The complaint quotes a sworn affidavit from a former consular official, Christopher Richardson, who told a different federal court that consular officers were ordered to find as few people as possible eligible for a waiver. If a person did meet all the criteria, he said, the application was to be sent to Washington, D.C. for a final determination.
“There really is no waiver [process] and the Supreme Court was correct to point out that the waiver [process] is merely ‘window dressing,’” Richardson’s testimony says.
The lawsuit says this has resulted in separation of multiple families. One plaintiff is a U.S. citizen who has been living in Djibouti with his Yemeni wife because her waiver was denied before she was able to apply for one. Their five-month-old son is a U.S. citizen who has never been to the United States. Several others are U.S. citizens forced to become single parents or separate from their children because their spouses or children are stuck overseas, sometimes in dangerous situations.

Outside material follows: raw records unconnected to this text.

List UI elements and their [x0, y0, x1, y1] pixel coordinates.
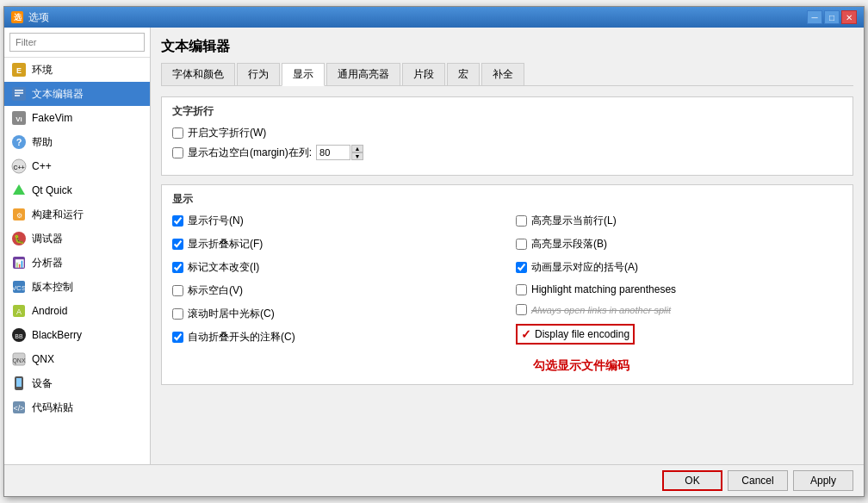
sidebar-label-code-paste: 代码粘贴	[32, 401, 73, 415]
sidebar-item-help[interactable]: ? 帮助	[4, 130, 150, 154]
enable-wrap-checkbox[interactable]	[172, 127, 183, 139]
apply-button[interactable]: Apply	[793, 470, 853, 491]
sidebar-item-text-editor[interactable]: 文本编辑器	[4, 82, 150, 106]
display-encoding-label: Display file encoding	[535, 328, 629, 340]
show-margin-row: 显示右边空白(margin)在列: ▲ ▼	[172, 145, 842, 160]
sidebar-item-cpp[interactable]: C++ C++	[4, 154, 150, 178]
show-lineno-checkbox[interactable]	[172, 215, 183, 227]
animate-matching-checkbox[interactable]	[516, 262, 527, 273]
auto-fold-label: 自动折叠开头的注释(C)	[188, 330, 295, 345]
tab-snippets[interactable]: 片段	[402, 63, 445, 85]
sidebar-item-env[interactable]: E 环境	[4, 58, 150, 82]
svg-text:C++: C++	[13, 165, 24, 171]
sidebar-label-version-ctrl: 版本控制	[32, 280, 73, 295]
mark-changes-row: 标记文本改变(I)	[172, 260, 499, 275]
auto-fold-row: 自动折叠开头的注释(C)	[172, 330, 499, 345]
show-margin-checkbox[interactable]	[172, 147, 183, 158]
sidebar-label-analyzer: 分析器	[32, 256, 63, 270]
tab-display[interactable]: 显示	[282, 63, 325, 86]
auto-fold-checkbox[interactable]	[172, 332, 183, 343]
dialog-title: 选项	[28, 10, 49, 25]
scroll-center-checkbox[interactable]	[172, 308, 183, 320]
spinner-up[interactable]: ▲	[351, 145, 363, 152]
animate-matching-row: 动画显示对应的括号(A)	[516, 260, 842, 275]
highlight-line-label: 高亮显示当前行(L)	[531, 214, 617, 228]
qt-quick-icon	[11, 183, 27, 198]
highlight-blocks-checkbox[interactable]	[516, 239, 527, 250]
sidebar-item-qt-quick[interactable]: Qt Quick	[4, 178, 150, 202]
display-section: 显示 显示行号(N) 显示折叠标记(F) 标记文本改变(	[161, 184, 853, 385]
filter-input[interactable]	[9, 33, 145, 52]
svg-text:📊: 📊	[15, 258, 25, 269]
text-editor-icon	[11, 86, 27, 102]
show-lineno-row: 显示行号(N)	[172, 214, 499, 228]
svg-text:?: ?	[16, 137, 22, 147]
spinner-buttons: ▲ ▼	[351, 145, 363, 160]
display-section-title: 显示	[172, 192, 842, 207]
maximize-button[interactable]: □	[824, 10, 840, 24]
tab-completion[interactable]: 补全	[481, 63, 524, 85]
svg-rect-2	[12, 87, 26, 101]
debug-icon: 🐛	[11, 231, 27, 246]
sidebar-item-version-ctrl[interactable]: VCS 版本控制	[4, 275, 150, 299]
highlight-parens-checkbox[interactable]	[516, 284, 527, 295]
highlight-blocks-row: 高亮显示段落(B)	[516, 237, 842, 251]
sidebar-item-devices[interactable]: 设备	[4, 371, 150, 395]
highlight-parens-row: Highlight matching parentheses	[516, 283, 842, 295]
tab-generic-highlight[interactable]: 通用高亮器	[326, 63, 400, 85]
sidebar-item-qnx[interactable]: QNX QNX	[4, 347, 150, 371]
mark-changes-checkbox[interactable]	[172, 262, 183, 273]
cpp-icon: C++	[11, 158, 27, 174]
highlight-blocks-label: 高亮显示段落(B)	[531, 237, 607, 251]
show-lineno-label: 显示行号(N)	[188, 214, 244, 228]
display-right-col: 高亮显示当前行(L) 高亮显示段落(B) 动画显示对应的括号(A) H	[516, 214, 842, 374]
device-icon	[11, 376, 27, 391]
sidebar-label-devices: 设备	[32, 376, 53, 391]
options-dialog: 选 选项 ─ □ ✕ E 环境	[3, 6, 865, 497]
close-button[interactable]: ✕	[841, 10, 857, 24]
scroll-center-row: 滚动时居中光标(C)	[172, 307, 499, 321]
sidebar-item-debugger[interactable]: 🐛 调试器	[4, 227, 150, 251]
tab-behavior[interactable]: 行为	[237, 63, 280, 85]
tab-font-color[interactable]: 字体和颜色	[161, 63, 235, 85]
sidebar-item-code-paste[interactable]: </> 代码粘贴	[4, 395, 150, 419]
mark-changes-label: 标记文本改变(I)	[188, 260, 259, 275]
title-bar-left: 选 选项	[11, 10, 49, 25]
svg-rect-28	[16, 378, 22, 387]
fakevim-icon: Vi	[11, 110, 27, 126]
enable-wrap-label: 开启文字折行(W)	[188, 126, 266, 140]
minimize-button[interactable]: ─	[807, 10, 822, 24]
enable-wrap-row: 开启文字折行(W)	[172, 126, 842, 140]
sidebar-item-blackberry[interactable]: BB BlackBerry	[4, 323, 150, 347]
spinner-down[interactable]: ▼	[351, 152, 363, 160]
filter-box	[4, 28, 150, 58]
tab-macros[interactable]: 宏	[447, 63, 480, 85]
margin-spinner: ▲ ▼	[316, 145, 363, 160]
cancel-button[interactable]: Cancel	[728, 470, 788, 491]
code-icon: </>	[11, 400, 27, 415]
show-fold-checkbox[interactable]	[172, 239, 183, 250]
sidebar-item-analyzer[interactable]: 📊 分析器	[4, 251, 150, 275]
sidebar-label-qnx: QNX	[32, 353, 54, 365]
analyze-icon: 📊	[11, 255, 27, 270]
tab-bar: 字体和颜色 行为 显示 通用高亮器 片段 宏 补全	[161, 63, 853, 86]
show-whitespace-checkbox[interactable]	[172, 285, 183, 296]
sidebar-item-android[interactable]: A Android	[4, 299, 150, 323]
show-margin-label: 显示右边空白(margin)在列:	[188, 146, 312, 160]
title-bar: 选 选项 ─ □ ✕	[4, 7, 864, 28]
always-open-links-checkbox[interactable]	[516, 304, 527, 315]
sidebar: E 环境 文本编辑器 Vi FakeVim	[4, 28, 151, 464]
scroll-center-label: 滚动时居中光标(C)	[188, 307, 275, 321]
display-left-col: 显示行号(N) 显示折叠标记(F) 标记文本改变(I) 标示空白(V)	[172, 214, 499, 374]
check-red-icon: ✓	[521, 327, 531, 341]
dialog-body: E 环境 文本编辑器 Vi FakeVim	[4, 28, 864, 464]
page-title: 文本编辑器	[161, 38, 853, 56]
ok-button[interactable]: OK	[662, 470, 722, 491]
svg-text:E: E	[16, 66, 22, 75]
show-fold-label: 显示折叠标记(F)	[188, 237, 263, 251]
sidebar-item-fakevim[interactable]: Vi FakeVim	[4, 106, 150, 130]
margin-value-input[interactable]	[316, 145, 350, 160]
display-two-col: 显示行号(N) 显示折叠标记(F) 标记文本改变(I) 标示空白(V)	[172, 214, 842, 374]
sidebar-item-build-run[interactable]: ⚙ 构建和运行	[4, 202, 150, 227]
highlight-line-checkbox[interactable]	[516, 215, 527, 227]
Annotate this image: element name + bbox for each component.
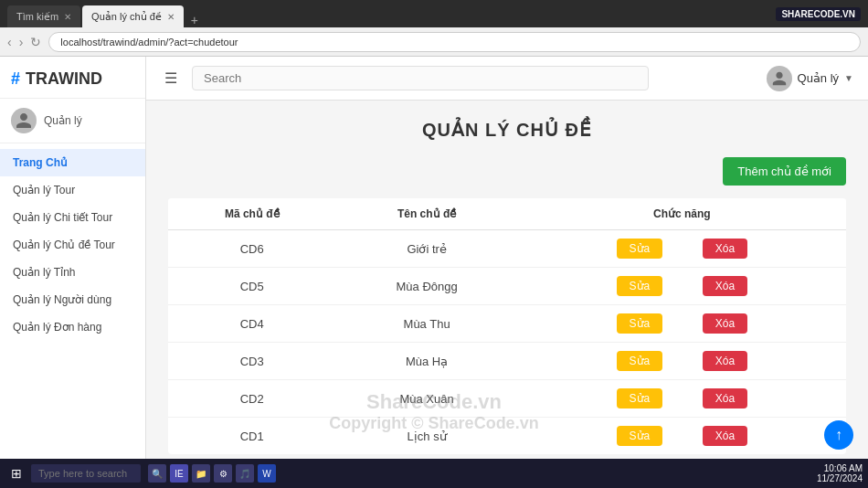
table-row: CD4 Mùa Thu Sửa Xóa	[168, 305, 846, 343]
dropdown-arrow-icon: ▼	[844, 73, 853, 83]
table-row: CD1 Lịch sử Sửa Xóa	[168, 418, 846, 455]
user-icon	[15, 111, 33, 130]
sidebar-item-chi-tiet-tour[interactable]: Quản lý Chi tiết Tour	[0, 204, 145, 231]
xoa-button[interactable]: Xóa	[703, 388, 747, 408]
taskbar-start-button[interactable]: ⊞	[5, 464, 27, 483]
cell-ten: Mùa Đôngg	[335, 268, 517, 305]
cell-chuc-nang: Sửa Xóa	[518, 230, 846, 268]
xoa-button[interactable]: Xóa	[703, 239, 747, 259]
sidebar-item-don-hang[interactable]: Quản lý Đơn hàng	[0, 313, 145, 341]
tab-label: Tìm kiếm	[16, 11, 58, 23]
taskbar-icon-3[interactable]: 📁	[192, 464, 210, 483]
table-row: CD3 Mùa Hạ Sửa Xóa	[168, 343, 846, 380]
tab-tim-kiem[interactable]: Tìm kiếm ✕	[7, 5, 80, 27]
reload-icon[interactable]: ↻	[30, 35, 41, 49]
cell-ten: Giới trẻ	[335, 230, 517, 268]
sidebar-item-quan-ly-tour[interactable]: Quản lý Tour	[0, 176, 145, 204]
sua-button[interactable]: Sửa	[617, 388, 663, 408]
user-menu-avatar	[767, 66, 792, 91]
cell-ma: CD2	[168, 380, 335, 418]
taskbar-icons: 🔍 IE 📁 ⚙ 🎵 W	[148, 464, 276, 483]
add-chu-de-button[interactable]: Thêm chủ đề mới	[723, 157, 846, 186]
sharecode-logo: SHARECODE.VN	[776, 7, 861, 21]
user-menu[interactable]: Quản lý ▼	[767, 66, 853, 91]
address-input[interactable]	[48, 32, 861, 52]
tab-close-icon[interactable]: ✕	[167, 12, 175, 22]
sua-button[interactable]: Sửa	[617, 351, 663, 371]
cell-ten: Mùa Xuân	[335, 380, 517, 418]
add-btn-row: Thêm chủ đề mới	[168, 157, 846, 186]
xoa-button[interactable]: Xóa	[703, 313, 747, 334]
back-to-top-button[interactable]: ↑	[824, 420, 853, 450]
user-menu-icon	[771, 70, 788, 87]
sidebar-item-trang-chu[interactable]: Trang Chủ	[0, 149, 145, 176]
xoa-button[interactable]: Xóa	[703, 351, 747, 371]
table-container: Mã chủ đề Tên chủ đề Chức năng CD6 Giới …	[168, 198, 846, 454]
taskbar-icon-6[interactable]: W	[258, 464, 276, 483]
sidebar: # TRAWIND Quản lý Trang Chủ Quản lý Tour…	[0, 57, 146, 488]
cell-ma: CD6	[168, 230, 335, 268]
new-tab-button[interactable]: +	[185, 13, 204, 27]
cell-ma: CD4	[168, 305, 335, 343]
col-header-ten: Tên chủ đề	[335, 198, 517, 230]
sua-button[interactable]: Sửa	[617, 313, 663, 334]
browser-tabs: Tìm kiếm ✕ Quản lý chủ đề ✕ +	[7, 0, 204, 27]
nav-forward-icon[interactable]: ›	[19, 35, 24, 49]
tab-quan-ly-chu-de[interactable]: Quản lý chủ đề ✕	[82, 5, 184, 27]
sidebar-item-quan-ly-tinh[interactable]: Quản lý Tỉnh	[0, 259, 145, 286]
col-header-chuc-nang: Chức năng	[518, 198, 846, 230]
page-title: QUẢN LÝ CHỦ ĐỀ	[168, 119, 846, 141]
main-content: ☰ Quản lý ▼ QUẢN LÝ CHỦ ĐỀ Thêm chủ đề m…	[146, 57, 868, 488]
table-row: CD5 Mùa Đôngg Sửa Xóa	[168, 268, 846, 305]
taskbar-icon-4[interactable]: ⚙	[214, 464, 232, 483]
cell-chuc-nang: Sửa Xóa	[518, 418, 846, 455]
taskbar-icon-2[interactable]: IE	[170, 464, 188, 483]
taskbar-right: 10:06 AM 11/27/2024	[817, 463, 863, 483]
xoa-button[interactable]: Xóa	[703, 426, 747, 446]
sidebar-user: Quản lý	[0, 99, 145, 143]
brand-name: TRAWIND	[26, 69, 102, 89]
tab-label: Quản lý chủ đề	[91, 11, 162, 23]
cell-chuc-nang: Sửa Xóa	[518, 268, 846, 305]
address-bar: ‹ › ↻	[0, 27, 868, 57]
table-header-row: Mã chủ đề Tên chủ đề Chức năng	[168, 198, 846, 230]
sua-button[interactable]: Sửa	[617, 426, 663, 446]
cell-ten: Mùa Thu	[335, 305, 517, 343]
search-input[interactable]	[192, 66, 649, 90]
user-menu-name: Quản lý	[798, 71, 840, 85]
sua-button[interactable]: Sửa	[617, 276, 663, 296]
browser-chrome: Tìm kiếm ✕ Quản lý chủ đề ✕ + SHARECODE.…	[0, 0, 868, 27]
menu-icon[interactable]: ☰	[161, 66, 181, 90]
cell-ma: CD1	[168, 418, 335, 455]
cell-ma: CD5	[168, 268, 335, 305]
table-row: CD2 Mùa Xuân Sửa Xóa	[168, 380, 846, 418]
sidebar-nav: Trang Chủ Quản lý Tour Quản lý Chi tiết …	[0, 143, 145, 346]
nav-back-icon[interactable]: ‹	[7, 35, 12, 49]
cell-ten: Mùa Hạ	[335, 343, 517, 380]
sua-button[interactable]: Sửa	[617, 239, 663, 259]
cell-ten: Lịch sử	[335, 418, 517, 455]
sidebar-item-nguoi-dung[interactable]: Quản lý Người dùng	[0, 286, 145, 313]
app-container: # TRAWIND Quản lý Trang Chủ Quản lý Tour…	[0, 57, 868, 488]
sidebar-brand: # TRAWIND	[0, 57, 145, 99]
taskbar-search-input[interactable]	[31, 464, 141, 483]
sidebar-item-chu-de-tour[interactable]: Quản lý Chủ đề Tour	[0, 231, 145, 259]
taskbar: ⊞ 🔍 IE 📁 ⚙ 🎵 W 10:06 AM 11/27/2024	[0, 459, 868, 488]
taskbar-icon-5[interactable]: 🎵	[236, 464, 254, 483]
col-header-ma: Mã chủ đề	[168, 198, 335, 230]
top-bar: ☰ Quản lý ▼	[146, 57, 868, 101]
cell-ma: CD3	[168, 343, 335, 380]
chu-de-table: Mã chủ đề Tên chủ đề Chức năng CD6 Giới …	[168, 198, 846, 454]
tab-close-icon[interactable]: ✕	[64, 12, 71, 22]
cell-chuc-nang: Sửa Xóa	[518, 305, 846, 343]
search-box	[192, 66, 649, 90]
xoa-button[interactable]: Xóa	[703, 276, 747, 296]
brand-hash: #	[11, 69, 20, 89]
table-row: CD6 Giới trẻ Sửa Xóa	[168, 230, 846, 268]
cell-chuc-nang: Sửa Xóa	[518, 343, 846, 380]
taskbar-icon-1[interactable]: 🔍	[148, 464, 166, 483]
sidebar-user-name: Quản lý	[44, 114, 82, 127]
content-area: QUẢN LÝ CHỦ ĐỀ Thêm chủ đề mới Mã chủ đề…	[146, 101, 868, 488]
avatar	[11, 108, 37, 133]
cell-chuc-nang: Sửa Xóa	[518, 380, 846, 418]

Several other plaintiffs are people who were approved for “extraordinary ability” EB-1 visas—the same kind of visa granted to First Lady Melania Trump—because of academic or artistic work, but who were denied visas. One was outright told he was being rejected because of the travel ban, but not permitted or instructed in applying for a waiver.
The plaintiffs allege that this violates the Administrative Procedure Act, the Immigration and Nationality Act and their due process rights under the Fifth Amendment.
“As we’ve been talking to immigrants and assisting people with the waiver process,” Sirine Shebaya of plaintiffs’ law firm Muslim Advocates told Vox, “we’ve come to realize all the ways in which there is no actual process — and, to the extent there is a process, it’s designed to result in near-universal rejection.”